フィリピン人が中共スパイ事件で逮捕 比政府、防衛強化法を検討

2026/03/06 更新: 2026/03/06

フィリピン政府は3月4日、中共のためにスパイ活動を行っていた疑いで、フィリピン人複数人を拘束したと発表した。政府はこの事件について「深刻な国家安全保障上の問題」に関わるものだとし、スパイ活動や外国からの干渉を取り締まる関連法の強化が必要だと強調した。

フィリピン国家安全保障会議は4日に発表した声明で、「中共の情報機関の指示を受けて行動していたこれらの人物の活動は、すでに摘発され、終結させられた」と述べた。声明によれば、関係者は全員フィリピン国民であり、スパイ活動への関与を認めており、現在当局の捜査に協力しているという。

当局は、拘束された人数や正式な起訴の有無など、詳細については明らかにしていない。しかし、安全保障関係者によると、少なくとも3人のフィリピン国民が事件に関与しているという。

ロイターによれば、被告の1人は、国防省で末端職員として勤務していた際、フィリピン人女性の知人から接触を受け、論評記事を書けば報酬が得られると持ちかけられたと述べた。

その後、相手側の要求が徐々にエスカレートし、南シナ海に関する情報や、国防省と米国を含む同盟国との二国間のやり取りの内容を求められるようになったという。被告は当初、自分が中共のために働いているとは知らなかったものの、後になって徐々に疑念を抱いたと認めた。しかし経済的な事情から関係を断つことができず、こうした行為は2023年から2025年まで続いたという。

実際、フィリピンでは昨年も少なくとも10人以上の中国人が拘束されている。軍事基地や重要インフラに関する機密情報を違法に収集し、国家安全と防衛を脅かした疑いでスパイ活動に関与したとされる。
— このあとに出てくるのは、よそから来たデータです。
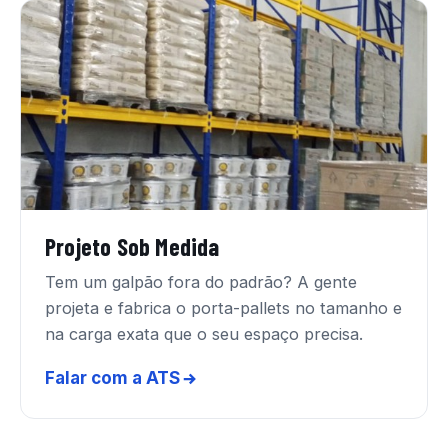
Projeto Sob Medida
Tem um galpão fora do padrão? A gente
projeta e fabrica o porta-pallets no tamanho e
na carga exata que o seu espaço precisa.
Falar com a ATS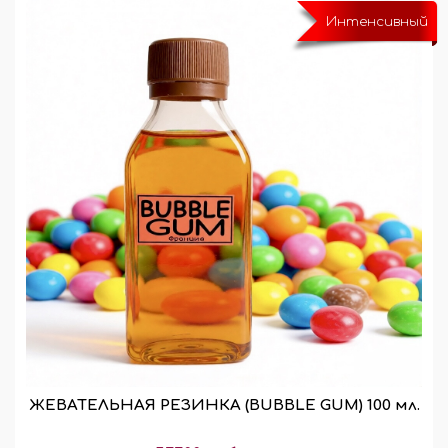
Интенсивный
ЖЕВАТЕЛЬНАЯ РЕЗИНКА (BUBBLE GUM) 100 мл.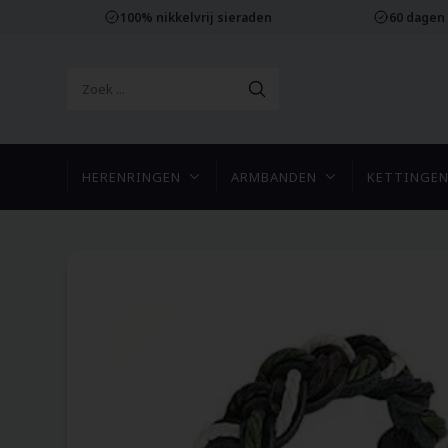
100% nikkelvrij sieraden
60 dagen
HERENRINGEN
ARMBANDEN
KETTINGE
深刻化する安全保障上の脅威に直面し、フィリピンの国会議員たちは、数十年前に制定された「スパイ法」の改正を進めている。従来、同法は主に戦時を想定した規定でしたが、これを平時およびサイバー脅威にも拡大する方針である。改正後は、情報漏洩や各種の技術的侵入行為もスパイ活動の定義に含まれる見通しだ。

さらに、国会は「外国干渉法」の制定も進めており、政府の調査権限を一段と拡大し、外部勢力が秘密裏の手段を通じて影響力を行使することを防ごうとしている。

中共は南シナ海に対し広範な主権を主張しているが、その範囲はブルネイ、インドネシア、マレーシア、フィリピンおよびベトナムの排他的経済水域と重なっている。2016年、国際仲裁裁判所は、中共の関連主張は国際法に適合しないとの判断を下した。